>>>>

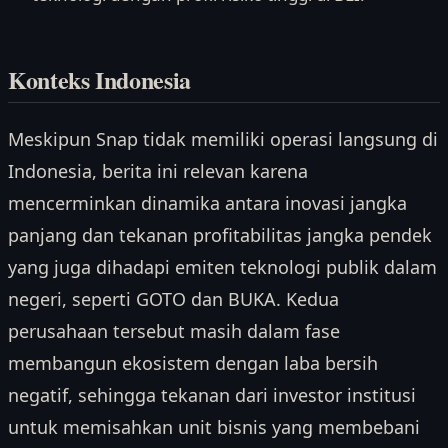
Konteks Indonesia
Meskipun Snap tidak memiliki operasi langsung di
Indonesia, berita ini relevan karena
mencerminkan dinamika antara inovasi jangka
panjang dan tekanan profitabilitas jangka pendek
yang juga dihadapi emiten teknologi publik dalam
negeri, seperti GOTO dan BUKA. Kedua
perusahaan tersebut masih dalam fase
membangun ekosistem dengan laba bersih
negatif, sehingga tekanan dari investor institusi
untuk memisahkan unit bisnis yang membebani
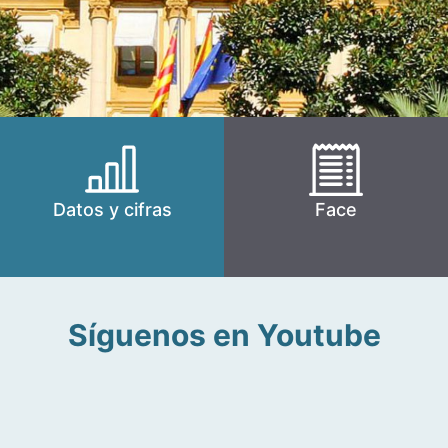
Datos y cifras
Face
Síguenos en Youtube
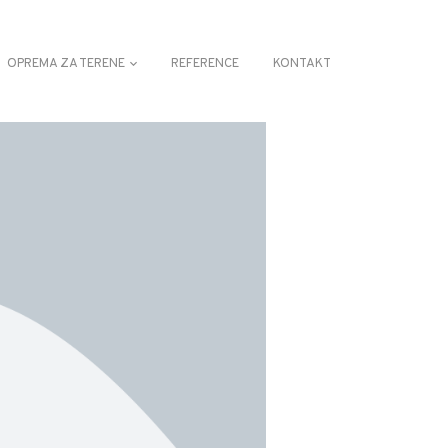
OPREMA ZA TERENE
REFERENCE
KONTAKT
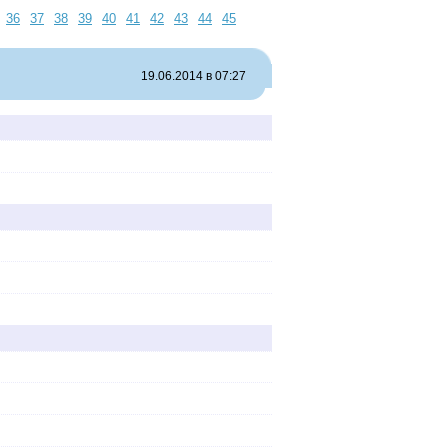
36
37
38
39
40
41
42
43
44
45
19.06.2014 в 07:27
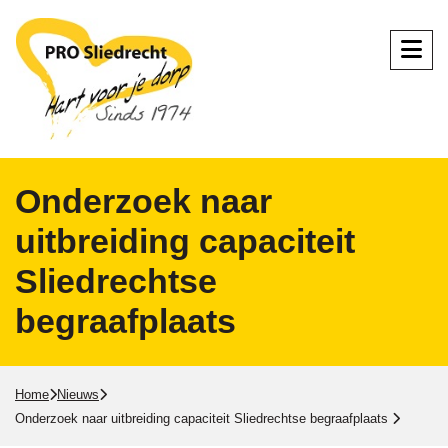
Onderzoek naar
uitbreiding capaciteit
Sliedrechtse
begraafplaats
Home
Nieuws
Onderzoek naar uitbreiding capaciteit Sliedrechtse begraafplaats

<<<<
>>>>

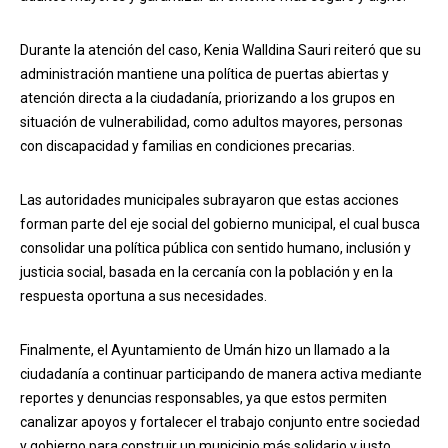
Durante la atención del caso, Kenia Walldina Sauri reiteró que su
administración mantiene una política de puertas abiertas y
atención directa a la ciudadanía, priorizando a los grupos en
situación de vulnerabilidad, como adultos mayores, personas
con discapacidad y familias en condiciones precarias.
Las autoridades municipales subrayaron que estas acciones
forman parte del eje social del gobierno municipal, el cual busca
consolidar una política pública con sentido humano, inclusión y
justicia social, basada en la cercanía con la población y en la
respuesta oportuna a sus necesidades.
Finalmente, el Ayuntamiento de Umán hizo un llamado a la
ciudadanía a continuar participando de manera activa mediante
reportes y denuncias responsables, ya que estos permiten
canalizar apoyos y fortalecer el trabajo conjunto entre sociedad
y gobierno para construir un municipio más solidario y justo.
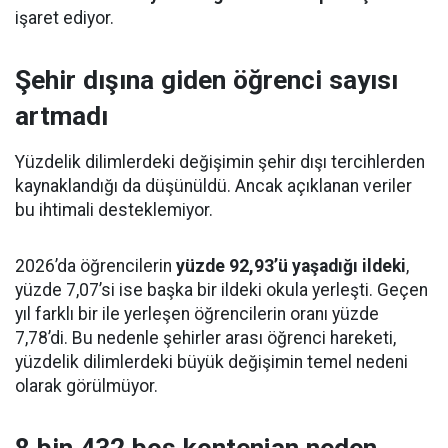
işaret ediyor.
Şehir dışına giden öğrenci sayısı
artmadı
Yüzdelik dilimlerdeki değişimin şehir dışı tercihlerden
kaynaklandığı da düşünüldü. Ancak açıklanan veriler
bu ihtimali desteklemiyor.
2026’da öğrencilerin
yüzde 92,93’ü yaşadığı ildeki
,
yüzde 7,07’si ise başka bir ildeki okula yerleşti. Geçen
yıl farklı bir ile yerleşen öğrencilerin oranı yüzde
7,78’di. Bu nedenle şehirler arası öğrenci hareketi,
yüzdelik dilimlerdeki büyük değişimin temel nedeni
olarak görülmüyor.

<<<<

Print nothing except the lines above from the one containing "Konteks Indonesia" down to the one containing "Onderzoek naar uitbreiding", both included, exactly as written and free of pictures.

**Solution to this problem**
Konteks Indonesia
Meskipun Snap tidak memiliki operasi langsung di
Indonesia, berita ini relevan karena
mencerminkan dinamika antara inovasi jangka
panjang dan tekanan profitabilitas jangka pendek
yang juga dihadapi emiten teknologi publik dalam
negeri, seperti GOTO dan BUKA. Kedua
perusahaan tersebut masih dalam fase
membangun ekosistem dengan laba bersih
negatif, sehingga tekanan dari investor institusi
untuk memisahkan unit bisnis yang membebani
Datos y cifras
Face
Síguenos en Youtube
OPREMA ZA TERENE
REFERENCE
KONTAKT
36
37
38
39
40
41
42
43
44
45
19.06.2014 в 07:27
Onderzoek naar
uitbreiding capaciteit
Sliedrechtse
begraafplaats
Home
Nieuws
Onderzoek naar uitbreiding capaciteit Sliedrechtse begraafplaats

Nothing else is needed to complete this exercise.